#### Input data

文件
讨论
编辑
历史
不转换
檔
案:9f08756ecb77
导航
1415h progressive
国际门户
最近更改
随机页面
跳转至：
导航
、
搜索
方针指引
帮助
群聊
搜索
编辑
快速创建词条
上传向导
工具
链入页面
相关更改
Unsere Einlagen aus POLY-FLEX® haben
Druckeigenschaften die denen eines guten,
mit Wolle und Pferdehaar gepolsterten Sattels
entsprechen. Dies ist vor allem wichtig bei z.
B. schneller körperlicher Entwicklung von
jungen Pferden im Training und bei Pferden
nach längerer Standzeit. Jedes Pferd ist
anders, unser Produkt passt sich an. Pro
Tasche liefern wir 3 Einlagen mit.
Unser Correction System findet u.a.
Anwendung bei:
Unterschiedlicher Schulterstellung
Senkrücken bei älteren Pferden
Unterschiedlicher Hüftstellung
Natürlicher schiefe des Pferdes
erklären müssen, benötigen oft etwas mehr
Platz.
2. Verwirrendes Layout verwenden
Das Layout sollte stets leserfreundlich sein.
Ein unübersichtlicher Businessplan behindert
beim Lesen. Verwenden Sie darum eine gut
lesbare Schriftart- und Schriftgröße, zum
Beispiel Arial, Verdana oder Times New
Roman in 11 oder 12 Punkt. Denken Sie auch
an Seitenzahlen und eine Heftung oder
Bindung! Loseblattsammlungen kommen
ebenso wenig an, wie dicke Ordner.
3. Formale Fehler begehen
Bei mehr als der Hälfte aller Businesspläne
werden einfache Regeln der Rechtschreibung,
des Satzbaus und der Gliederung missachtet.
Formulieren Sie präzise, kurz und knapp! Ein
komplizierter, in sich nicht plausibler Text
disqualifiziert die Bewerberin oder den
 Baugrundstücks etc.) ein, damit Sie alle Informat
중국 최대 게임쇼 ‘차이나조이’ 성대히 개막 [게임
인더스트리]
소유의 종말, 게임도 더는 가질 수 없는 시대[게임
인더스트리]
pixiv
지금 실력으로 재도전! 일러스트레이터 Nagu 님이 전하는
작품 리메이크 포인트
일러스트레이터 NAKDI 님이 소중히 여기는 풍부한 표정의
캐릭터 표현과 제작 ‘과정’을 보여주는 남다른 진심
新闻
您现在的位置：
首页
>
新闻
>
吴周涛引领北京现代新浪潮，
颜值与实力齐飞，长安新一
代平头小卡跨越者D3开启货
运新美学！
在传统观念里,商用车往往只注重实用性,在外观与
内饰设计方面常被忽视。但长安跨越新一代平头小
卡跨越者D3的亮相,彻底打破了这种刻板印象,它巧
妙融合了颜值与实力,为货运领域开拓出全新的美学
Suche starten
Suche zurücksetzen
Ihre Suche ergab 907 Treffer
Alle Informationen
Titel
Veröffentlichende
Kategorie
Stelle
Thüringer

########

Exercise details:
Among the records above, repeat exactly the line with "1415h progressive", the line with "Beispiel Arial, Verdana oder Times New", and every line in between, and only those.

Answer area:
1415h progressive
国际门户
最近更改
随机页面
跳转至：
导航
、
搜索
方针指引
帮助
群聊
搜索
编辑
快速创建词条
上传向导
工具
链入页面
相关更改
Unsere Einlagen aus POLY-FLEX® haben
Druckeigenschaften die denen eines guten,
mit Wolle und Pferdehaar gepolsterten Sattels
entsprechen. Dies ist vor allem wichtig bei z.
B. schneller körperlicher Entwicklung von
jungen Pferden im Training und bei Pferden
nach längerer Standzeit. Jedes Pferd ist
anders, unser Produkt passt sich an. Pro
Tasche liefern wir 3 Einlagen mit.
Unser Correction System findet u.a.
Anwendung bei:
Unterschiedlicher Schulterstellung
Senkrücken bei älteren Pferden
Unterschiedlicher Hüftstellung
Natürlicher schiefe des Pferdes
erklären müssen, benötigen oft etwas mehr
Platz.
2. Verwirrendes Layout verwenden
Das Layout sollte stets leserfreundlich sein.
Ein unübersichtlicher Businessplan behindert
beim Lesen. Verwenden Sie darum eine gut
lesbare Schriftart- und Schriftgröße, zum
Beispiel Arial, Verdana oder Times New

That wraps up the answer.